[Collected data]
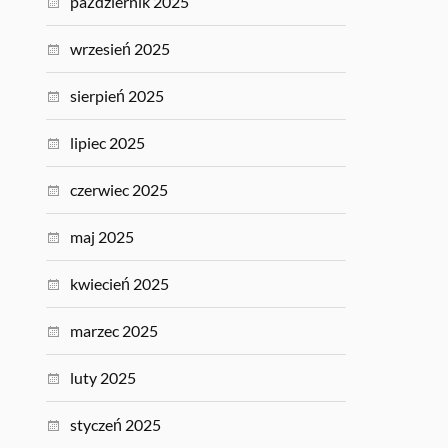
październik 2025
wrzesień 2025
sierpień 2025
lipiec 2025
czerwiec 2025
maj 2025
kwiecień 2025
marzec 2025
luty 2025
styczeń 2025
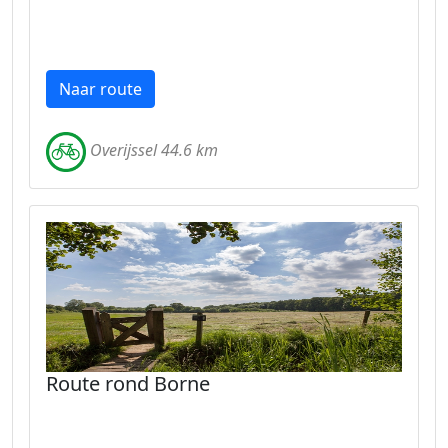
Naar route
Overijssel 44.6 km
Route rond Borne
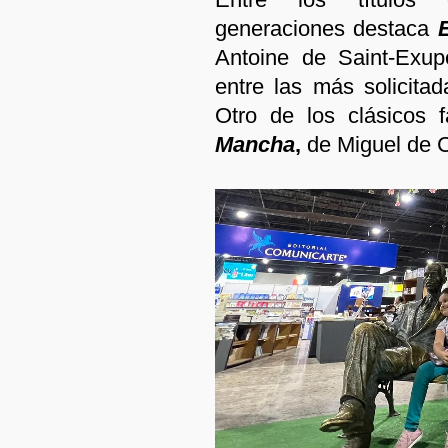
generaciones destaca
E
Antoine de Saint-Exup
entre las más solicitad
Otro de los clásicos 
Mancha
,
de Miguel de C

▸ **Directions**: Set down the line that contains "Antoine de Saint-Exup" exactly. Do the same for each later line of the data, through the end, and add nothing.

▸ **Written response**:
Antoine de Saint-Exup
entre las más solicitad
Otro de los clásicos 
Mancha
,
de Miguel de C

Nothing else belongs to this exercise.